*** Opening Data in this exercise ***

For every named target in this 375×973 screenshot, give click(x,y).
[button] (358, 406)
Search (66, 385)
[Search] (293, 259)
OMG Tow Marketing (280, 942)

*** Closing Data in this exercise ***
*** Opening Data in this exercise ***

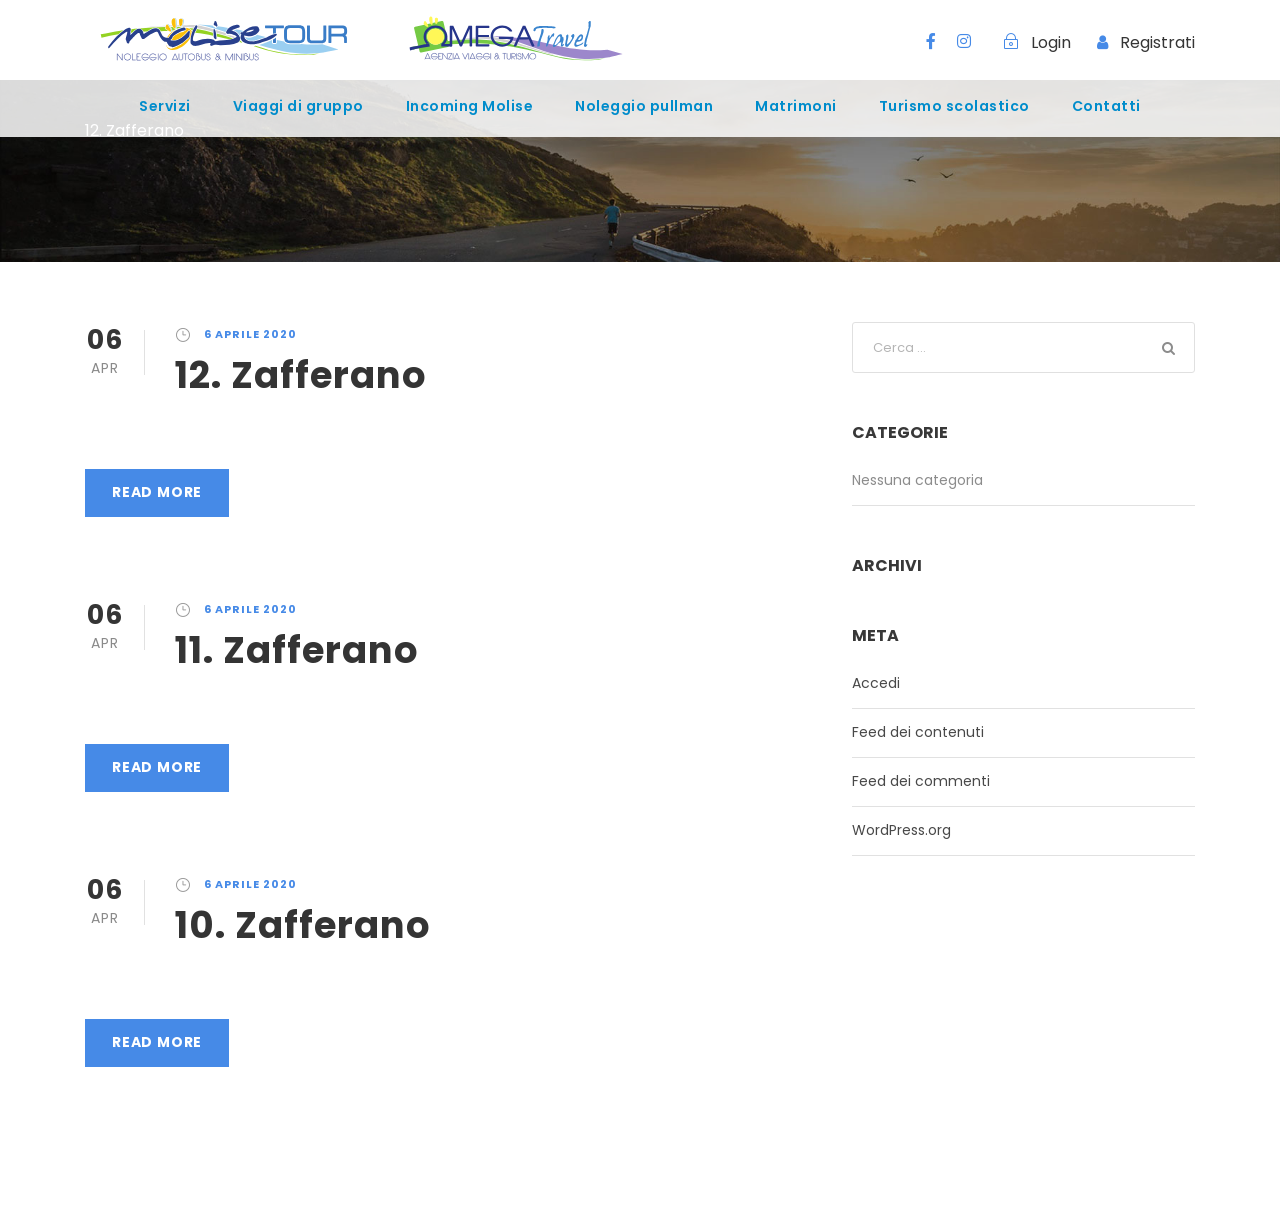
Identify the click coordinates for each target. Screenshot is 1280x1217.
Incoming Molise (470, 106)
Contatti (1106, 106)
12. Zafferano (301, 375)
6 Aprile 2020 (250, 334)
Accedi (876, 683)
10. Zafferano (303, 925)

*** Closing Data in this exercise ***
*** Opening Data in this exercise ***

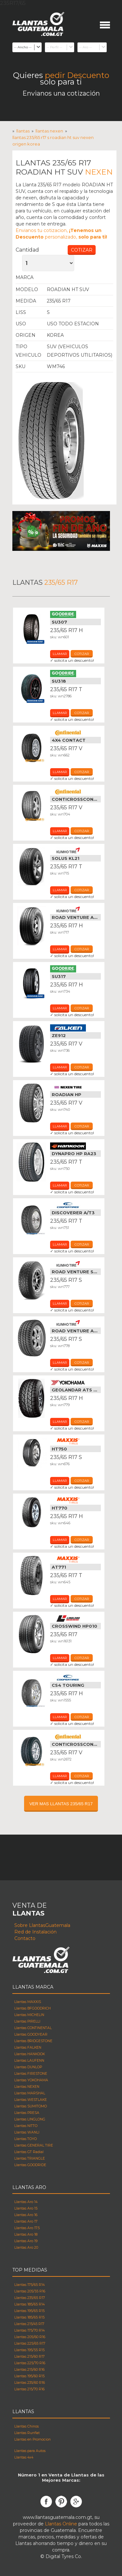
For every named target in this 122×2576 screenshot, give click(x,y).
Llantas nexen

*** Closing Data in this exercise ***

◆ Exercise goal: Within the material above, the line with "For every named target in this 375×973" opens the range and the line with "OMG Tow Marketing (280, 942)" closes it; reproduce that range word for word.

◆ Response for this exercise:
For every named target in this 375×973 screenshot, give click(x,y).
[button] (358, 406)
Search (66, 385)
[Search] (293, 259)
OMG Tow Marketing (280, 942)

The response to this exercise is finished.